[Source records]
● ● ● ●

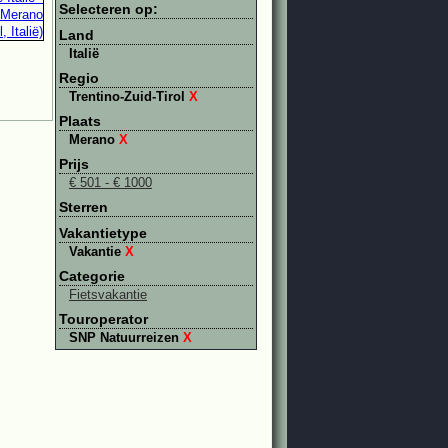
Selecteren op:
Land
Italië
Regio
Trentino-Zuid-Tirol
X
Plaats
Merano
X
Prijs
€ 501 - € 1000
Sterren
Vakantietype
Vakantie
X
Categorie
Fietsvakantie
Touroperator
SNP Natuurreizen
X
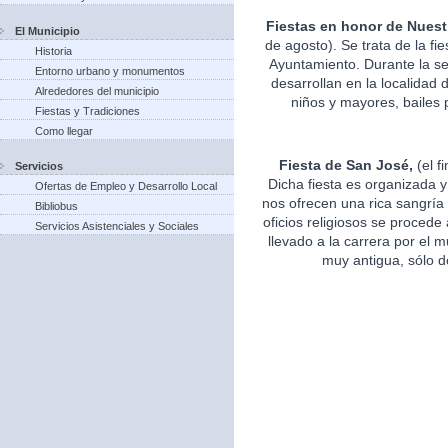
Fiestas en honor de Nuest
El Municipio
de agosto). Se trata de la fi
Historia
Ayuntamiento. Durante la s
Entorno urbano y monumentos
desarrollan en la localidad 
Alrededores del municipio
niños y mayores, bailes p
Fiestas y Tradiciones
Como llegar
Fiesta de San José,
(el f
Servicios
Dicha fiesta es organizada 
Ofertas de Empleo y Desarrollo Local
nos ofrecen una rica sangría 
Bibliobus
oficios religiosos se procede
Servicios Asistenciales y Sociales
llevado a la carrera por el m
muy antigua, sólo d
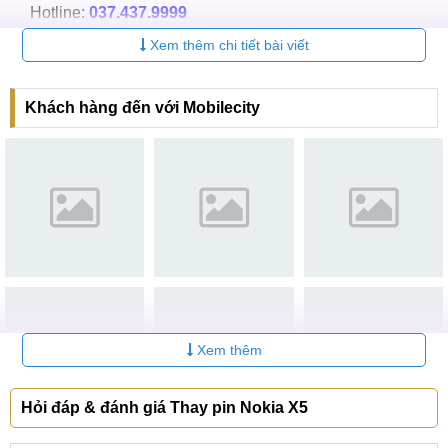
Hotline:
037.437.9999
Xem thêm chi tiết bài viết
CN 2:
398 Cầu Giấy, Q. Cầu Giấy
Hotline:
096.2222.398
Khách hàng đến với Mobilecity
CN 3:
42 Phố Vọng, Hai Bà Trưng
Hotline:
0338.424242
Tại TP Hồ Chí Minh
CN 4:
123 Trần Quang Khải, Quận 1
Hotline:
0969.520.520
CN 5:
602 Lê Hồng Phong, Quận 10
Hotline:
097.3333.602
Xem thêm
Tại Đà Nẵng
Hỏi đáp & đánh giá Thay pin Nokia X5
CN 6:
97 Hàm Nghi, Q.Thanh Khê
Hotline:
097.123.9797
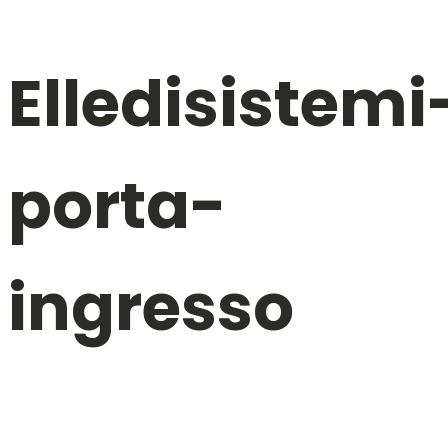
Elledisistemi
porta-
ingresso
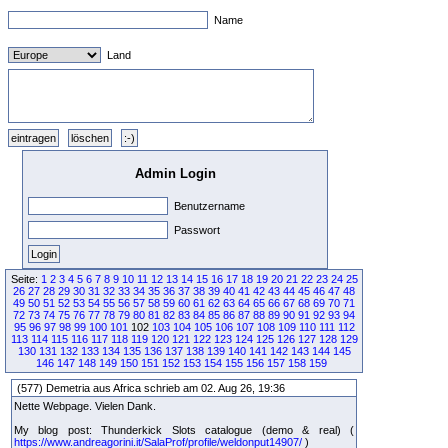
Name
Land
Admin Login
Benutzername
Passwort
Seite:
1
2
3
4
5
6
7
8
9
10
11
12
13
14
15
16
17
18
19
20
21
22
23
24
25
26
27
28
29
30
31
32
33
34
35
36
37
38
39
40
41
42
43
44
45
46
47
48
49
50
51
52
53
54
55
56
57
58
59
60
61
62
63
64
65
66
67
68
69
70
71
72
73
74
75
76
77
78
79
80
81
82
83
84
85
86
87
88
89
90
91
92
93
94
95
96
97
98
99
100
101
102
103
104
105
106
107
108
109
110
111
112
113
114
115
116
117
118
119
120
121
122
123
124
125
126
127
128
129
130
131
132
133
134
135
136
137
138
139
140
141
142
143
144
145
146
147
148
149
150
151
152
153
154
155
156
157
158
159
(577) Demetria aus Africa schrieb am 02. Aug 26, 19:36
Nette Webpage. Vielen Dank.
My blog post: Thunderkick Slots catalogue (demo & real) (
https://www.andreagorini.it/SalaProf/profile/weldonput14907/
)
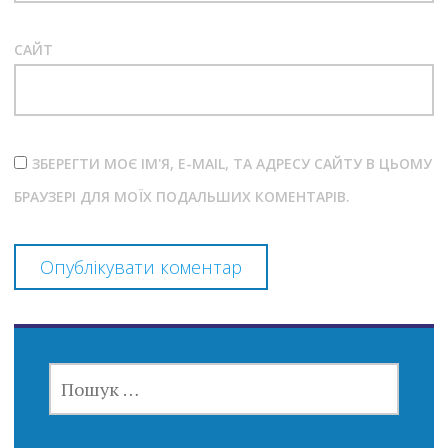
САЙТ
ЗБЕРЕГТИ МОЄ ІМ'Я, E-MAIL, ТА АДРЕСУ САЙТУ В ЦЬОМУ
БРАУЗЕРІ ДЛЯ МОЇХ ПОДАЛЬШИХ КОМЕНТАРІВ.
ПОШУК:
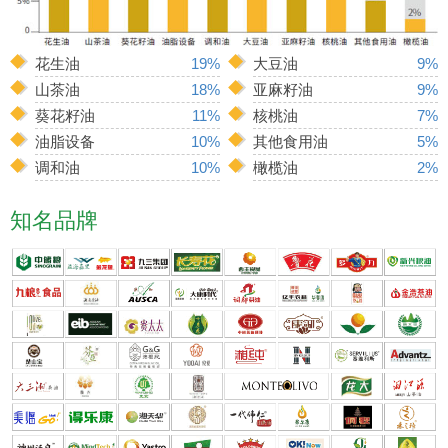
花生油
19%
大豆油
9%
山茶油
18%
亚麻籽油
9%
葵花籽油
11%
核桃油
7%
油脂设备
10%
其他食用油
5%
调和油
10%
橄榄油
2%
知名品牌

● ● ● ●

▶ [Task statement]:
Skip the images and set down the rest of the data unchanged.

▶ [Written response]:
Selecteren op:
Land
Italië
Regio
Trentino-Zuid-Tirol
X
Plaats
Merano
X
Prijs
€ 501 - € 1000
Sterren
Vakantietype
Vakantie
X
Categorie
Fietsvakantie
Touroperator
SNP Natuurreizen
X
Fiestas en honor de Nuest
El Municipio
de agosto). Se trata de la fi
Historia
Ayuntamiento. Durante la s
Entorno urbano y monumentos
desarrollan en la localidad 
Alrededores del municipio
niños y mayores, bailes p
Fiestas y Tradiciones
Como llegar
Fiesta de San José,
(el f
Servicios
Dicha fiesta es organizada 
Ofertas de Empleo y Desarrollo Local
nos ofrecen una rica sangría 
Bibliobus
oficios religiosos se procede
Servicios Asistenciales y Sociales
llevado a la carrera por el m
muy antigua, sólo d
Hotline:
037.437.9999
Xem thêm chi tiết bài viết
CN 2:
398 Cầu Giấy, Q. Cầu Giấy
Hotline:
096.2222.398
Khách hàng đến với Mobilecity
CN 3:
42 Phố Vọng, Hai Bà Trưng
Hotline:
0338.424242
Tại TP Hồ Chí Minh
CN 4:
123 Trần Quang Khải, Quận 1
Hotline:
0969.520.520
CN 5:
602 Lê Hồng Phong, Quận 10
Hotline:
097.3333.602
Xem thêm
Tại Đà Nẵng
Hỏi đáp & đánh giá Thay pin Nokia X5
CN 6:
97 Hàm Nghi, Q.Thanh Khê
Hotline:
097.123.9797
Elledisistemi
porta-
ingresso
Name
Land
Admin Login
Benutzername
Passwort
Seite:
1
2
3
4
5
6
7
8
9
10
11
12
13
14
15
16
17
18
19
20
21
22
23
24
25
26
27
28
29
30
31
32
33
34
35
36
37
38
39
40
41
42
43
44
45
46
47
48
49
50
51
52
53
54
55
56
57
58
59
60
61
62
63
64
65
66
67
68
69
70
71
72
73
74
75
76
77
78
79
80
81
82
83
84
85
86
87
88
89
90
91
92
93
94
95
96
97
98
99
100
101
102
103
104
105
106
107
108
109
110
111
112
113
114
115
116
117
118
119
120
121
122
123
124
125
126
127
128
129
130
131
132
133
134
135
136
137
138
139
140
141
142
143
144
145
146
147
148
149
150
151
152
153
154
155
156
157
158
159
(577) Demetria aus Africa schrieb am 02. Aug 26, 19:36
Nette Webpage. Vielen Dank.
My blog post: Thunderkick Slots catalogue (demo & real) (
https://www.andreagorini.it/SalaProf/profile/weldonput14907/
)
САЙТ
ЗБЕРЕГТИ МОЄ ІМ'Я, E-MAIL, ТА АДРЕСУ САЙТУ В ЦЬОМУ
БРАУЗЕРІ ДЛЯ МОЇХ ПОДАЛЬШИХ КОМЕНТАРІВ.
ПОШУК:
花生油
19%
大豆油
9%
山茶油
18%
亚麻籽油
9%
葵花籽油
11%
核桃油
7%
油脂设备
10%
其他食用油
5%
调和油
10%
橄榄油
2%
知名品牌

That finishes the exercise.